WHAT YOU WILL DO:
Omit all pictures and transcribe only the lines in the entries below that run from the line with "Explore 20 alternatives" through the line with "pool, space for".

DATASET EXTRACT:
'''

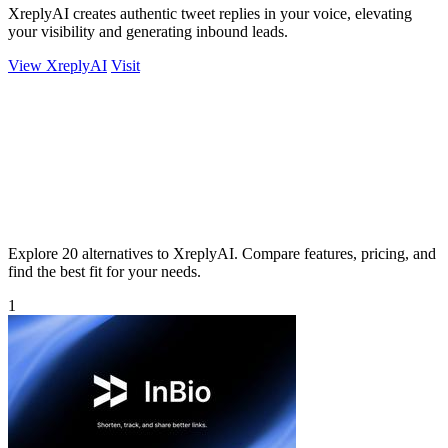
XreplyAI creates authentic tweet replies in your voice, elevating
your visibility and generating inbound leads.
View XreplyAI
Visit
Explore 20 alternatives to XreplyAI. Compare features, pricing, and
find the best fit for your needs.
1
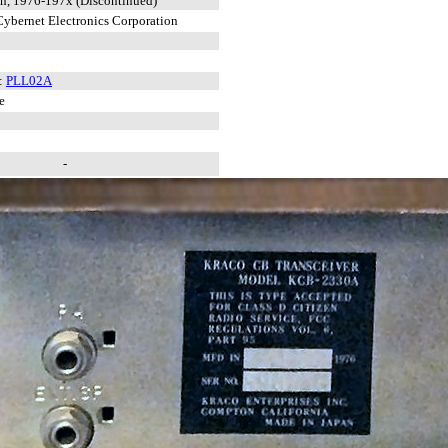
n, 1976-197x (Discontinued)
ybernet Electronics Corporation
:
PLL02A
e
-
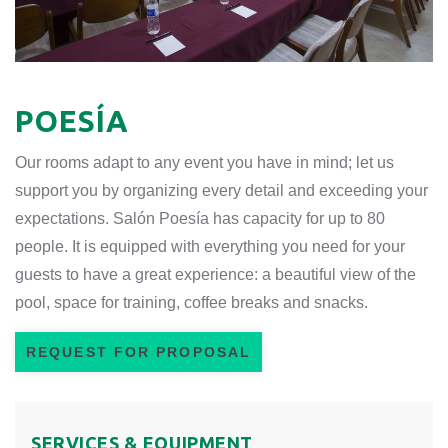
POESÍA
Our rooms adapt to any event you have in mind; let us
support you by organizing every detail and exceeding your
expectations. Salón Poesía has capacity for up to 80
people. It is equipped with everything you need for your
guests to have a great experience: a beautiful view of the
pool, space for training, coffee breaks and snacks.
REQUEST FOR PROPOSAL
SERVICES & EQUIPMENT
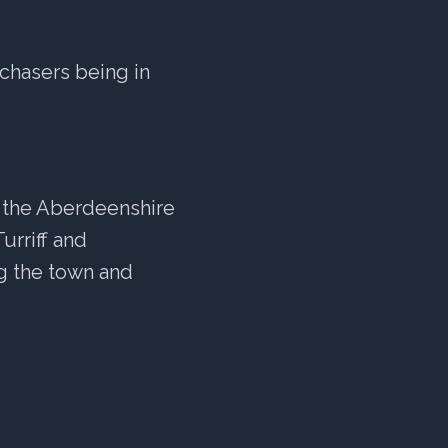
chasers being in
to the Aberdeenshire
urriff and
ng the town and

'''
'''

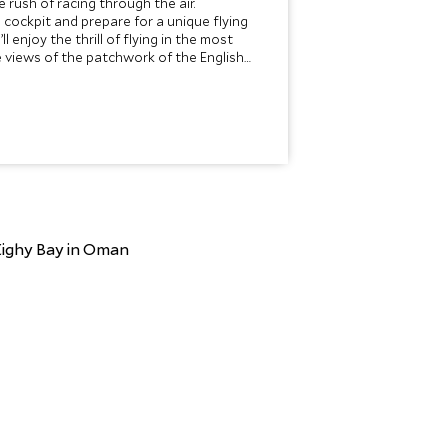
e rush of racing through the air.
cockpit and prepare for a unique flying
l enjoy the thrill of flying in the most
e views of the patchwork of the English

'''

TASK RESULT:
Explore 20 alternatives to XreplyAI. Compare features, pricing, and
find the best fit for your needs.
1
n, 1976-197x (Discontinued)
ybernet Electronics Corporation
:
PLL02A
e
-
POESÍA
Our rooms adapt to any event you have in mind; let us
support you by organizing every detail and exceeding your
expectations. Salón Poesía has capacity for up to 80
people. It is equipped with everything you need for your
guests to have a great experience: a beautiful view of the
pool, space for training, coffee breaks and snacks.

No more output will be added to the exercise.